CLERKS II, written and directed by Kevin Smith, rated R, 98 minutes.

Perhaps it’s best to pretend that Kevin Smith’s last film, “Jersey Girl,” never hit the screen. It wouldn’t be difficult to do. For many, the pretending began soon after the movie’s 2004 release.

“Jersey Girl” was Smith’s most grown-up film to date, to try something new and attempt to move beyond the comic book fantasy world in which he thrived. The problem was that in trying something new, he ended up producing what so many in the business were busy producing – a safe, bland drama with no ideas, no edge, no shape that was designed to appeal to the broadest possible audience.

In a word – boo.

Considering where he has taken us over the course of his career, from “Clerks” to “Chasing Amy,” “Dogma” to “Jay and Silent Bob Strike Back,” the idea that Smith wanted to be on his best behavior in “Jersey Girl” was as unnatural as a stripper in a nun’s habit. For Smith, the clothes didn’t fit – and the movie didn’t work.

Now, Smith’s fans will be happy to know that the politically incorrect button-pushing is back in the director’s new movie, “Clerks II,” a sharp, smart return to raunchy form that picks up 12 years after its famed predecessor became an underground hit.

Once again, the film stars Brian O’Halloran and Jeff Anderson as Dante and Randal, two aimless friends, now 33, who literally are jarred out of the rhythmic safety of their longtime jobs at the Quick Stop convenience store when Dante arrives to find the place engulfed in flames.

With the store toast, the duo – shaken out of their comfort zones – moves on to the equally dead-end fast-food restaurant Mooby’s. There, the specialty is Cow Pie, Dante becomes an assistant manager, and Randal, when not busy shucking food, keeps busy by picking on creepy co-worker Elias (Trevor Fehrman, wonderful), or launching into a myriad of rants that push this film beyond the limits of its R rating.

Working effortlessly in a subplot is Rosario Dawson in a winning performance as Becky, manager of Mooby’s, who has developed a friendship with Dante that could become much more if he weren’t engaged to Emma Bunting (Smith’s real-life wife, Jennifer Schwalbach).

Outside the restaurant, it’s a familiar foul world with Jay (Jason Mewes) and Silent Bob (Smith) busy selling dope while startling the screen with the occasional moment of horror, such as when Jay plays nude homage to Jaime Gumm, the serial killer in “Silence of the Lambs.” At my screening, it laid the audience flat.

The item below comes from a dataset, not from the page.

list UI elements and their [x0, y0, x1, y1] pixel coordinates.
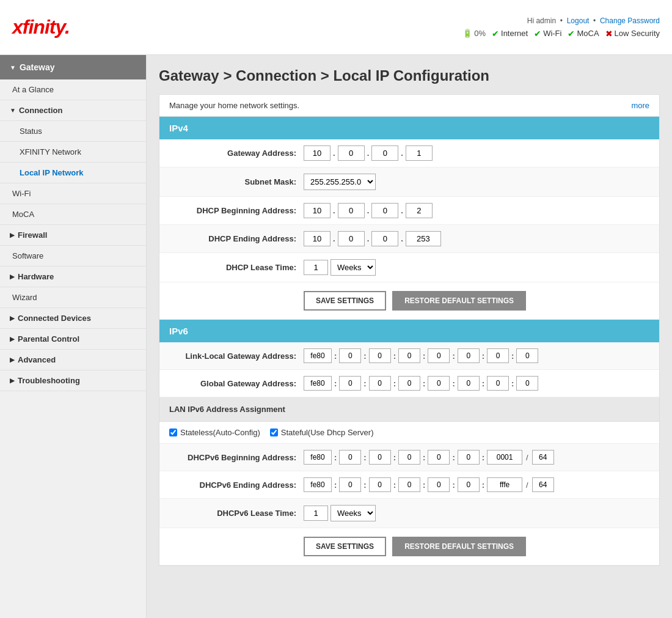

But so did so much of the movie. Raunch only works well if there is an undercurrent of substance at hand to lift the bottom feeding. “The 40-Year-Old Virgin” did this well, and now so does “Clerks II,” a movie that has no problem plunging into the messy depths of bestiality while also, somehow, generating a groundswell of affection for the characters understandably dumbstruck by it.

Grade: B+

On HD DVD

WE WERE SOLDIERS, written and directed by Randall Wallace, 138 minutes, rated R.

Based on the best-selling book by Lt. Gen. Harold Moore and journalist Joseph Galloway, the movie, just out on high definition HD DVD, stars Mel Gibson as Moore, a happily married father of five who has been chosen to lead the First Battalion of the Seventh Cavalry – the same regiment as Custer – into the Ia Drang Valley. But without proper preparation or intelligence, he and his 400 men are quickly overwhelmed and outnumbered by thousands of enemy troops.

Mirroring its contemporary, “Black Hawk Down,” “Soldiers'” tone darkens as each man realizes that few will come away with their lives.

After a heavy-handed opening that bursts with sentiment, the film digs in to become an extremely graphic war movie that sends audiences deep into the hell of the battlefield while showing both sides of the fight.

With skill and finesse, director Randall Wallace makes audiences feel every bullet and every bomb as it tears into every body. His battle scenes are superbly handled, so hyper-realistic that blood literally spatters on the camera lens in two separate scenes.

What’s different about “We Were Soldiers” is that this might be the first Vietnam war movie that feels like a World War II movie. Unlike “Apocalypse Now” and “Full Metal Jacket,” for instance, there is no politicizing here, no angst, just soldiers standing bravely before the enemy in the face of great odds.

As one soldier dies, he notes how happy he is to die for his country. As another soldier passes, he looks to be at great peace. When the movie was released after 9-11 in 2002, this was a major shift in popular attitude. Given the current war overseas, one wonders how the material would be approached if the movie was made today.

Grade: A-

Visit www.weekinrewind.com, the archive of Bangor Daily News film critic Christopher Smith’s reviews, which appear Mondays in Discovering, Fridays in Happening, and Weekends in Television. He may be reached at Christopher@weekin

rewind.com.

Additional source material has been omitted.